Ils me redescendent, et je décide d'attendre le jour. Et c'est à ce moment qu'Alan se rend compte que l'annexe n'est plus derrière le bateau. Le noeud de l’amarre que j'avais fait a lâché, et pourtant j'ai bien l'habitude de faire les noeuds... Mais le bout choisi par Alan pour son annexe était un peu raide, et avec les mouvements du bateau et du vent, il n'a pas tenu. Alan s'entête, il veut remettre en route pour aller chercher l'annexe que le vent a dû pousser vers le large, hors de la baie. Je refuse: pas question de faire quoi que ce soit avec cette bulle d'air dans le mât ! Il insiste et commence à prendre les dispositions pour remonter le mouillage. Je m’y oppose fermement: Finalement il obtempère au moment où je lui précise que si nous continuons comme cela, ce n’est pas que l’annexe que nous risquons de perdre, mais le bateau lui-même.

 

 

Nous voilà donc avec un bateau au mouillage, une bulle de spi à mi-étai, et sans annexe pour aller à terre.

 

On file sur nos couchettes et chacun réfléchit, en attendant le jour !

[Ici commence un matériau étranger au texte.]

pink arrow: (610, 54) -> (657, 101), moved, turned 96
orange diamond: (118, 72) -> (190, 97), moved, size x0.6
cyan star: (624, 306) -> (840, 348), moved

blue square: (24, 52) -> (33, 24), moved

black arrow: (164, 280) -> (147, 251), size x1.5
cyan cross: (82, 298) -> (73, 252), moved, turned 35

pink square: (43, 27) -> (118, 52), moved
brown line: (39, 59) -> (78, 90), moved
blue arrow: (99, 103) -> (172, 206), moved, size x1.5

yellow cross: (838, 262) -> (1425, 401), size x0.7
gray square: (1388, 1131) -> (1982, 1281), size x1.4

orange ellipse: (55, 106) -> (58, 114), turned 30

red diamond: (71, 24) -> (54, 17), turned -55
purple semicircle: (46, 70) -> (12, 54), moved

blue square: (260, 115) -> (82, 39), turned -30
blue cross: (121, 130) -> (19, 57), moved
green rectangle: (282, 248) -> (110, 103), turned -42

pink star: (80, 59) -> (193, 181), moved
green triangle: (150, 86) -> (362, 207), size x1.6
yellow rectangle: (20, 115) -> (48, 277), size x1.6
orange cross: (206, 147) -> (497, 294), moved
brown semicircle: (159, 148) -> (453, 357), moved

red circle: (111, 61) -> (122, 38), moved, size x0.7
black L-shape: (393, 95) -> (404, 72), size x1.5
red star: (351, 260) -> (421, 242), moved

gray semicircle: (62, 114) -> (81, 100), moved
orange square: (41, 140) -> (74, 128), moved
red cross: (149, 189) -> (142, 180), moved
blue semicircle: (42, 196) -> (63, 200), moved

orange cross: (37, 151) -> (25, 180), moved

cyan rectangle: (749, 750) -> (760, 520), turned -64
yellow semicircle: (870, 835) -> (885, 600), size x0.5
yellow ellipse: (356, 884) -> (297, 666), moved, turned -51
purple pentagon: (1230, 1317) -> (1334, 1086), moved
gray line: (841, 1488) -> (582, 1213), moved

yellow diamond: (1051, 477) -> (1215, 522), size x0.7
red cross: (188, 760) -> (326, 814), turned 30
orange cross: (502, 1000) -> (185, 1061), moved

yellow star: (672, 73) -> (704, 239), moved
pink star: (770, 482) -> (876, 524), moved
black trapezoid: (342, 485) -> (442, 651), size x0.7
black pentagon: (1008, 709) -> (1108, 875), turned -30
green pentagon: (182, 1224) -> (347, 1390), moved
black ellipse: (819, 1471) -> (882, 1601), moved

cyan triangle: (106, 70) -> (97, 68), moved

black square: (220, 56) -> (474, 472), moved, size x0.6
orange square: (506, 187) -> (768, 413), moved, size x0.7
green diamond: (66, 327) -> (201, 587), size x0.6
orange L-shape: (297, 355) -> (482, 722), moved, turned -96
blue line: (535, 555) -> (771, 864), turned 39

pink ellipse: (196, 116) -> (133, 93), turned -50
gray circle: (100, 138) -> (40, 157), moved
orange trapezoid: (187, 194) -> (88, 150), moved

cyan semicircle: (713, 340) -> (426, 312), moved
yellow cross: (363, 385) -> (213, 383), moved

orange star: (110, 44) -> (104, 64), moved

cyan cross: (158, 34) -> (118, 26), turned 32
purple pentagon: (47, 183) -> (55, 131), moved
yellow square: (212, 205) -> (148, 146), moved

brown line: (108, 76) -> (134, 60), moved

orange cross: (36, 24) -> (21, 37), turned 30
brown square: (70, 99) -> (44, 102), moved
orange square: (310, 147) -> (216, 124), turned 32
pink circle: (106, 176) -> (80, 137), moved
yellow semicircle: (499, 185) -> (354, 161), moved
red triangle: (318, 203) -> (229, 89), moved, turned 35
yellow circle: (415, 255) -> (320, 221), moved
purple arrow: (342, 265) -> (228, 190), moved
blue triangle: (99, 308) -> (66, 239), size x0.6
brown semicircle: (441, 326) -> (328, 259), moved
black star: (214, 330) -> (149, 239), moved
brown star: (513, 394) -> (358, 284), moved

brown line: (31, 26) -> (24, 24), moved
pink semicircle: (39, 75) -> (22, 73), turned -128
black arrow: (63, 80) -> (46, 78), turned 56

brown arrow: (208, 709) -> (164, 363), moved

Pour moi, l'évidence est là. Il faut découper cette bulle au couteau. Il n'y a pas d'autre solution, et en essayant de ne rien casser. «Ça suffa comme ci» !

 

Le jour se lève et je trouve une astuce pour pouvoir travailler là-haut, tout le long de l'étai, là où sont les premiers noeuds. Je me fais hisser en haut du mât, je passe une cravate derrière l’étai, retenant ma chaise contre cette dernière. Ensuite, mes moulineurs en bas me laissent descendre doucement le long de l'étai, la cravate me retenant tout contre. Cela me permet de travailler les deux mains libres.

 

Après une bonne heure de boulot, et deux rincées glacées, nous arrivons a dégager le tout et libérer l'étai et l'enrouleur de génois. Le spi et sa chaussette sont en lambeaux.

 

Il est maintenant temps de nous engager dans la passe pour rejoindre le port de plaisance.

 

Finalement, la fin de cette traversée aurait pu être fêtée sur l’instant dans une ambiance plus festive. Mais je pense qu'on va rattraper cela ce soir.

 

En tant qu'auteur du noeud de l'annexe, je propose à Alan un petit dédommagement financier qu’il accepte. Les bons comptes font les bons amis. Ceci dit, il a du faire jouer l’assurance, mais il s’est bien gardé de me le dire, contrairement à ce qu’il s’était engagé à faire. Cet homme est très sympathique, mais un peu margoulin quand même.

 

Je suis resté à Ste Lucie 3 jours, le temps de trouver un avion pour rentrer !

Mais cette île merveilleuse m'a donné envie d'y retourner. Un jour prochain... qui sait ?

 

J’avais (enfin) réussi à faire MA transat.

 

Je ne savais pas encore qu’il allait y en avoir une autre.